Вот как она начинается:
«Юрий Сергеевич Волков был романтическим поэтом, и притом очень талантливым. Однако стихи его
редко печатали, и в 45 лет у него не было ни одной книги. Речь идет о блаженных временах блаженного Брежнева. У Юрия Сергеевича было хроническое свойство раздражать начальство. Раздражать всем – голосом, стихами, внешностью.Начнем с голоса. Как известно, с глупыми говорят, как с глухими, громким голосом. Возможно, наш поэт бессознательно убедился, что этот мир глуп и в нем надо очень громко говорить…
Его стихи раздражали литературное начальство тем, что не были ни советскими, ни антисоветскими. Они были написаны так, как будто социальная жизнь вообще не существует. Это злило еще и тем, что невозможно было конкретно указать на какие-то строчки, которые надо убрать или переделать, чтобы стихотворение было достаточно приемлемо для советской власти.
Кое-как все это можно было бы простить, если бы поэт был какой-то божий одуванчик, далекий от действительности. Изливаясь мощной энергией, стихи его были полны примет места и времени, примет всех краев России, где он побывал, и – неслыханная наглость – примет все краев Европы, где он явно не бывал…»
Сентябрь 2011
Глава 33. Мой дед венгерский революционер Золтан Партош выжил после трех арестов
Эмиграция в Советский Союз
Золтан Партош – имя моего деда. Он родился в 1887 году в Австро-Венгрии. Вместе с супругой и тремя сыновьями в 1923 году приехал в Россию.
Дед покинул Европу после подавления венгерской социалистической революции, в которой принимал активное участие.
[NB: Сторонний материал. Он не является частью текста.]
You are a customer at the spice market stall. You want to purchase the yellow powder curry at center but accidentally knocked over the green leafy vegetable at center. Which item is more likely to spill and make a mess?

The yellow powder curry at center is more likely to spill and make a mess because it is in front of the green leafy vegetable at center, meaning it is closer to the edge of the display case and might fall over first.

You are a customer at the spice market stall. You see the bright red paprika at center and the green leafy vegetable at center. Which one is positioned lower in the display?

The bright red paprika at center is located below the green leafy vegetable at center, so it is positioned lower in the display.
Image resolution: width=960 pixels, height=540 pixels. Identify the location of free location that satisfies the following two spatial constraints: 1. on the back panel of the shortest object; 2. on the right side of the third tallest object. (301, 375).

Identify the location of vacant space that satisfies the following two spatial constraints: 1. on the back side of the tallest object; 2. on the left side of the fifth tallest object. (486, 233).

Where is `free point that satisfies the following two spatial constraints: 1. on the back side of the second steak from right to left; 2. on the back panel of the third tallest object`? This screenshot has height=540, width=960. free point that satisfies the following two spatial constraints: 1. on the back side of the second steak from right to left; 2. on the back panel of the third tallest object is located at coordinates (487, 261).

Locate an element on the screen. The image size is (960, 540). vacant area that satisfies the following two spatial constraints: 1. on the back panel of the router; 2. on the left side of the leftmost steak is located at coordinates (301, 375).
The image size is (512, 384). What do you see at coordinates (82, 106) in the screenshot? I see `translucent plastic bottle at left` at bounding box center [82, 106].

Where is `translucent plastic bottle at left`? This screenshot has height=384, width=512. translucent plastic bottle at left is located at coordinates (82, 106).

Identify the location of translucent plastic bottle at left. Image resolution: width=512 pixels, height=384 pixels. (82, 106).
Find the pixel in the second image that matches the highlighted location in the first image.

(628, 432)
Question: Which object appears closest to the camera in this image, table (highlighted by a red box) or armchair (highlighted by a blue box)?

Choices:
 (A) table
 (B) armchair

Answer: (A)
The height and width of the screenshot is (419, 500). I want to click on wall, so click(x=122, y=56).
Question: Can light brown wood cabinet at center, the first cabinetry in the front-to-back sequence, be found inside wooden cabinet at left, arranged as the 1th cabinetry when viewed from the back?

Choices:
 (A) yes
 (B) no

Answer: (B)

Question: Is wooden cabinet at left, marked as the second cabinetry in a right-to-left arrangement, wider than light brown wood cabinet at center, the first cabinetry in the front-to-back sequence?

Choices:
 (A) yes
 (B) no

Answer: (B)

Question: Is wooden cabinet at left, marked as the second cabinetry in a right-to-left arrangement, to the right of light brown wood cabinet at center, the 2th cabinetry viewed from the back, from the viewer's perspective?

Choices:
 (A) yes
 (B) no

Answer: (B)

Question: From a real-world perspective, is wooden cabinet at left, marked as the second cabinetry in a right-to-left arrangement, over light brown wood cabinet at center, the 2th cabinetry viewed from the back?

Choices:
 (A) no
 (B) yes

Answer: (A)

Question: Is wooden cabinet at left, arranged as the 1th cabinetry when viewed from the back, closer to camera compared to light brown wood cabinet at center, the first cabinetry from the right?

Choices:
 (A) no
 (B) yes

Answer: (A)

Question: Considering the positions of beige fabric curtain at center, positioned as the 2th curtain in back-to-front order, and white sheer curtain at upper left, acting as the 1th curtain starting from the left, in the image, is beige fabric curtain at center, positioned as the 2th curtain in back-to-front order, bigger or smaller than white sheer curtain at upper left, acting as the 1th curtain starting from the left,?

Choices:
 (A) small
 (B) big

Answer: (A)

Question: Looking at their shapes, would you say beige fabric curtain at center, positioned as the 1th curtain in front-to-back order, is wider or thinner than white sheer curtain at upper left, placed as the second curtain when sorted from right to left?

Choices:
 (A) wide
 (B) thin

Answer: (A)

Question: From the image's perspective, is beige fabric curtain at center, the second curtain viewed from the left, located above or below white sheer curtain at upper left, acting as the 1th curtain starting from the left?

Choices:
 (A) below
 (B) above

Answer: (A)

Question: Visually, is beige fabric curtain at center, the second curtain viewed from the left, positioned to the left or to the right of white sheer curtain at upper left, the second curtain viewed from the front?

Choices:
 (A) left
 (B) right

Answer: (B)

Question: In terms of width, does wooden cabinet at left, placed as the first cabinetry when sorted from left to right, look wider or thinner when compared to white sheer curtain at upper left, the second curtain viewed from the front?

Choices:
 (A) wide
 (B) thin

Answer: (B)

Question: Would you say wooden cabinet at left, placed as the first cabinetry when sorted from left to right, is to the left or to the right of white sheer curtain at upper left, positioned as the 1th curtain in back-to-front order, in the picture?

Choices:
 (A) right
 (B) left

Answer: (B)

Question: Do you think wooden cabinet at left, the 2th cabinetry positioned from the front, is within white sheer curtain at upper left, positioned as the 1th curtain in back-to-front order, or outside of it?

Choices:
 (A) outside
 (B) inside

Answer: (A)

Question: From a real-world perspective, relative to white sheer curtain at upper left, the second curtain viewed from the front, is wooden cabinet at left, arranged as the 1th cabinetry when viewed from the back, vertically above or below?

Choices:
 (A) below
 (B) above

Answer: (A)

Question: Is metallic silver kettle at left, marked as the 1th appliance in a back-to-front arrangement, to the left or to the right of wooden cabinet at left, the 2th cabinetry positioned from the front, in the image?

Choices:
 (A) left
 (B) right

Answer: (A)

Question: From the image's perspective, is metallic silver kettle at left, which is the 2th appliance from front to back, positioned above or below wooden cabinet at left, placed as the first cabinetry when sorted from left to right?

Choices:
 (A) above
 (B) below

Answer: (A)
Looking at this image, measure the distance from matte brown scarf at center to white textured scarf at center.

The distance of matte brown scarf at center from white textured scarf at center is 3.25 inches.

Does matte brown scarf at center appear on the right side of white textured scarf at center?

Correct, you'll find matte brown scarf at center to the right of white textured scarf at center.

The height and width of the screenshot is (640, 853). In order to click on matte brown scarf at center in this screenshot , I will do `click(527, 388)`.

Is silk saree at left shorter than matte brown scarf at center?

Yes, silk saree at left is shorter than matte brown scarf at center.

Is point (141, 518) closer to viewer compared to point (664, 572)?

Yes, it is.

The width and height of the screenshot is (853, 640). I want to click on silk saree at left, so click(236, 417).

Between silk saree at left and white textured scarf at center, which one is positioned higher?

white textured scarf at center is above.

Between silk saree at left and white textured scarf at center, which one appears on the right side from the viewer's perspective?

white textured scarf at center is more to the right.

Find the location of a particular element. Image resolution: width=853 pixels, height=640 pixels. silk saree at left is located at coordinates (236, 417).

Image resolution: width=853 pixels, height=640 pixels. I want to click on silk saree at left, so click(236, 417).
Семья получила жилье по адресу: 2-я Тверская-Ямская, дом 10, квартира 4, на первом этаже пятиэтажки дореволюционной постройки, неподалеку от старого здания театра Образцова, которое сейчас уже не существует. Сюда принесла меня мама из роддома имени Крупской, где я появился на свет 22 июня 1941 года. Младший сын Золтана Партоша – Банды (Андрей, как его называли в России) стал моим отцом. По рассказу мамы, отец подарил ей белые розы и, простившись, ушел на фронт.
Мама познакомилась с Банды Партошем в 1940 году. Эпизод знакомства прост, даже банален: весьма привлекательная, если не сказать красивая, девушка шла по арбатскому переулку и обратила внимание, что за ней следует симпатичный черноволосый молодой человек, похожий на иностранца. Испугалась, пошла быстрее, но «преследователь» вскоре настиг ее, извинившись, представился и попросил разрешения проводить. По дороге новый знакомый рассказал, что его родители и он – венгерские эмигранты, отец по профессии врач. Дальнейший разговор успокоил ее, и при прощании они договорились о свидании на следующий день…
Золтан Партош
Так русская девушка Татьяна попала в семью венгерского революционера, поэта, писателя, замечательного детского врача Золтана Партоша.
Во время войны при бомбежках мама со мной на руках бежала на станцию метро «Маяковская». Когда по телевизору показывают кадры кинохроники, запечатлевшие спасающихся именно там от немецких бомб москвичей, я всегда вглядываюсь в лица молодых женщин с младенцами, пытаюсь увидеть маму…
Живя на Тверской, она помогала свекру в его литературных делах, развозила статьи и переводы, которыми он активно занимался. К примеру, он перевел на венгерский язык роман А. Степанова «Порт-Артур», прозу Новикова-Прибоя. Недавно я узнал, что в Венгрии до сих пор издаются сочинения Фрейда в переводе деда. Кстати, по семейной легенде, они были знакомы…
Он делал революции в Европе
Особая страница в жизни Золтана Партоша – революция. Он происходил из обеспеченной дворянской семьи, но идея освобождения трудящихся от гнета капиталистов, мечта о «соединении пролетариев всех стран» сделали из него революционера, порвавшего со своим классом. В 1907 году он вступил в социал-демократическую партию Венгрии. Сотрудничал с газетой «Непава» («Голос народа»), читал лекции, пропагандируя социалистические идеи. Окончив в 1910 году медицинский факультет Будапештского университета, работал врачом в столице, потом – главным врачом города Сегед. Занимался организацией отдыха детей рабочих, санитарно-эпидемиологическим контролем. Рассказывал, что мог закрыть тот или иной магазин, который не внушал ему доверия с точки зрения санитарных норм.